__Prompt__:
Find how many lines in the material contain "Camera"; your answer should be that number alone.

Segment Open

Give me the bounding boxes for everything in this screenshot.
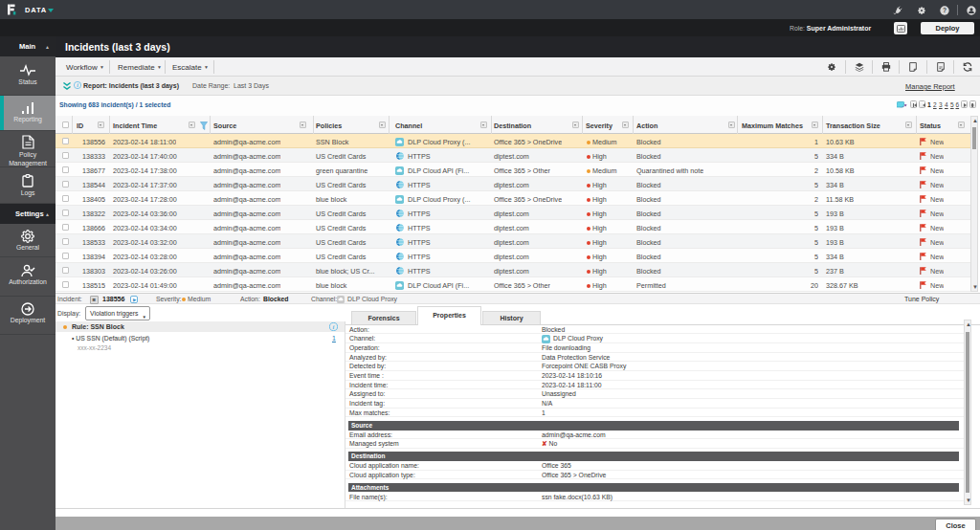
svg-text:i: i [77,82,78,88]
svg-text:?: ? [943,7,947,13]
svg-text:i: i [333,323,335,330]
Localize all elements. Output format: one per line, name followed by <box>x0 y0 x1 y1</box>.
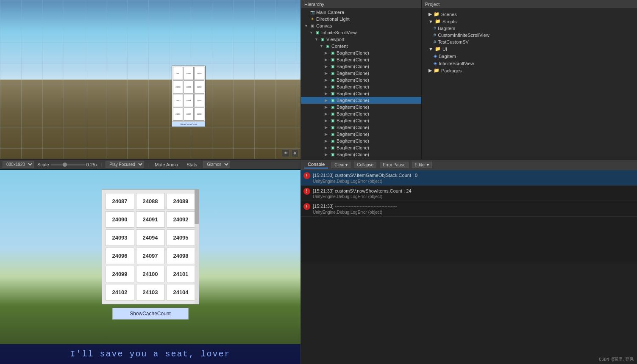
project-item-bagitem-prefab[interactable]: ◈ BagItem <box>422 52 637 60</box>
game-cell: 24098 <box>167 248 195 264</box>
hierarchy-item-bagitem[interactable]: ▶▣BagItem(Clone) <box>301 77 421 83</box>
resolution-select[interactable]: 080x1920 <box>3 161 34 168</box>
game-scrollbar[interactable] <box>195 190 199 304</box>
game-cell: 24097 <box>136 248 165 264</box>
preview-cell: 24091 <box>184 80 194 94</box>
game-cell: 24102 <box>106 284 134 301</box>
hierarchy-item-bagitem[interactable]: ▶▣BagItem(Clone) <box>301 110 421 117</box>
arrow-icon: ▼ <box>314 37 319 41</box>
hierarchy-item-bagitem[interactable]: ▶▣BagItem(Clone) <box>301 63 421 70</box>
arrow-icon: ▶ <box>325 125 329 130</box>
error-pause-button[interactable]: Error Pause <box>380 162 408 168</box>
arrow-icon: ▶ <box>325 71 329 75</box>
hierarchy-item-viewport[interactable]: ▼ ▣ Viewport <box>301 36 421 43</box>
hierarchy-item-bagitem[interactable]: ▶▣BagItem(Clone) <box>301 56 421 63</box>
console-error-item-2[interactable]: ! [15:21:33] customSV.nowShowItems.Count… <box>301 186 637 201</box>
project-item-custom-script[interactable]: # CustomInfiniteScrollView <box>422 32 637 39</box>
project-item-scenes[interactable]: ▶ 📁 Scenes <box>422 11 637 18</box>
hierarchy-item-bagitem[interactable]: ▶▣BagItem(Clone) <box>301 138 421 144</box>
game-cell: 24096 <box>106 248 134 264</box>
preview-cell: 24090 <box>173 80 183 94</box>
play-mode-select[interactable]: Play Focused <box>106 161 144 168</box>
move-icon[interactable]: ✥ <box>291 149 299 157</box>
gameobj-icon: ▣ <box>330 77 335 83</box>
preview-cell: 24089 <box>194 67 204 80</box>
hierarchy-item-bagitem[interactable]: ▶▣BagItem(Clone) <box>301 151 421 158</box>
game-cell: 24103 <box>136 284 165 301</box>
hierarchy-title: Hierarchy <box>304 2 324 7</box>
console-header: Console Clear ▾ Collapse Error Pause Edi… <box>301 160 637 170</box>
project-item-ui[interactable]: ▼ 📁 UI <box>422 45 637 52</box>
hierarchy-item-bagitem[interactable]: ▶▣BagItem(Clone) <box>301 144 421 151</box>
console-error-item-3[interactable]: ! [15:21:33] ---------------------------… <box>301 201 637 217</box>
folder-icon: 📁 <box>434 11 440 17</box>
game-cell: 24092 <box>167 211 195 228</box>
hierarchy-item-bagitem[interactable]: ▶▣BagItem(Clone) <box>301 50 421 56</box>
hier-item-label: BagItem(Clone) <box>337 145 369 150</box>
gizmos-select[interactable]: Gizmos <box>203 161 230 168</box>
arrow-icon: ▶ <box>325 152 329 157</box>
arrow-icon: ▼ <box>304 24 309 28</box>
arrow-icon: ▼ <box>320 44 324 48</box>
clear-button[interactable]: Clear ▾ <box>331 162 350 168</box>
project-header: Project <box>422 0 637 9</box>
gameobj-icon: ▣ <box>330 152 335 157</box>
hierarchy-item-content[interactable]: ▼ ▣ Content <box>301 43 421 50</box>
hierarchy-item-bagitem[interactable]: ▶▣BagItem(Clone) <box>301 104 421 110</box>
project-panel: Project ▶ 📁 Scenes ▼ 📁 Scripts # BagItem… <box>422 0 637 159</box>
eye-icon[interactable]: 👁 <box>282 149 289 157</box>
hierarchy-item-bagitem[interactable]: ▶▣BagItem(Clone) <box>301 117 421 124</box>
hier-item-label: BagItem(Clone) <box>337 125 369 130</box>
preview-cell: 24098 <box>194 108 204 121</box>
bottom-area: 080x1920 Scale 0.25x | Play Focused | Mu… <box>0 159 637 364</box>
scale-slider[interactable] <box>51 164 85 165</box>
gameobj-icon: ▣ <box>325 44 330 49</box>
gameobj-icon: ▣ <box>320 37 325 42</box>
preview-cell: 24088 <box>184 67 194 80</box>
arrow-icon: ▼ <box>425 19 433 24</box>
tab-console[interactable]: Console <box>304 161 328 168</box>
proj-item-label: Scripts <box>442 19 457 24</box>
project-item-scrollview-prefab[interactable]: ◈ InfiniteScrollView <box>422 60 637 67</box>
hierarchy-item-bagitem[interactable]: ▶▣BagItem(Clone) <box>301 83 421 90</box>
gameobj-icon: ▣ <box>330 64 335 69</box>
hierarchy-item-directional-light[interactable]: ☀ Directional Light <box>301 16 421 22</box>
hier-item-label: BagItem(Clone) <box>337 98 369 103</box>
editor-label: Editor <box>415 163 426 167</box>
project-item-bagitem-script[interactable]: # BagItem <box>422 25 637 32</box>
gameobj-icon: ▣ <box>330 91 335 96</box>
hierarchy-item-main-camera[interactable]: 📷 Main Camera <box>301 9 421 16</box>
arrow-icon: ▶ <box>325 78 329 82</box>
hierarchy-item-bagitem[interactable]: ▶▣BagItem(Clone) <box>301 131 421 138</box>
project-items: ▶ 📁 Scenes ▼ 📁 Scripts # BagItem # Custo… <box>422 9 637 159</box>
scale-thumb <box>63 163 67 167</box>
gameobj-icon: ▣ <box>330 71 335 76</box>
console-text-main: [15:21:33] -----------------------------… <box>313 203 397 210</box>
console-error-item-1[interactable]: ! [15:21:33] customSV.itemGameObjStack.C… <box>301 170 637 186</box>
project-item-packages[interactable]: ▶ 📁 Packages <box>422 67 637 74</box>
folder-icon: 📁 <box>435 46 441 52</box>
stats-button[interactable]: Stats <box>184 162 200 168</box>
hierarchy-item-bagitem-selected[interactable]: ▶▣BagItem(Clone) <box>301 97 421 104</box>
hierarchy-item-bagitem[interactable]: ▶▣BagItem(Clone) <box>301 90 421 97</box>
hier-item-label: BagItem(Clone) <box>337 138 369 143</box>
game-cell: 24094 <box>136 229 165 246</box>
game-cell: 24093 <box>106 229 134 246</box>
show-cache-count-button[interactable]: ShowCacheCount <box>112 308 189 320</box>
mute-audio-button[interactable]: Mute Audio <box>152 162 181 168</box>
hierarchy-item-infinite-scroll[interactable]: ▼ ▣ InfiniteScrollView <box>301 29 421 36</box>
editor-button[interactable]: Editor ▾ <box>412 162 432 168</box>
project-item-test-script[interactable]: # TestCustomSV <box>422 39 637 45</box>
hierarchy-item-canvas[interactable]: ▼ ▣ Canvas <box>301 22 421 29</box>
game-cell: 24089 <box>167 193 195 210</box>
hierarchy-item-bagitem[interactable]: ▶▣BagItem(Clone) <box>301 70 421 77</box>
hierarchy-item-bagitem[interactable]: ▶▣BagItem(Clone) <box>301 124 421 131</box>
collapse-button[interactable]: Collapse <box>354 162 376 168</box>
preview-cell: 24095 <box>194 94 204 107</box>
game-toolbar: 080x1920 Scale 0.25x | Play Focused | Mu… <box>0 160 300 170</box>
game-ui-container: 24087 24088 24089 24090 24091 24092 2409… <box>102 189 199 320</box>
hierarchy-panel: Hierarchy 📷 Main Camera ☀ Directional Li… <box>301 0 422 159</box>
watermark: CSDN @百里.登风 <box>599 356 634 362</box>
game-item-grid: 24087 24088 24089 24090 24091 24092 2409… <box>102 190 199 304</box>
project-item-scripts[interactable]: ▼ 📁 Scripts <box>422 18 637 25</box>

Segment Closed

__Your solution__:
2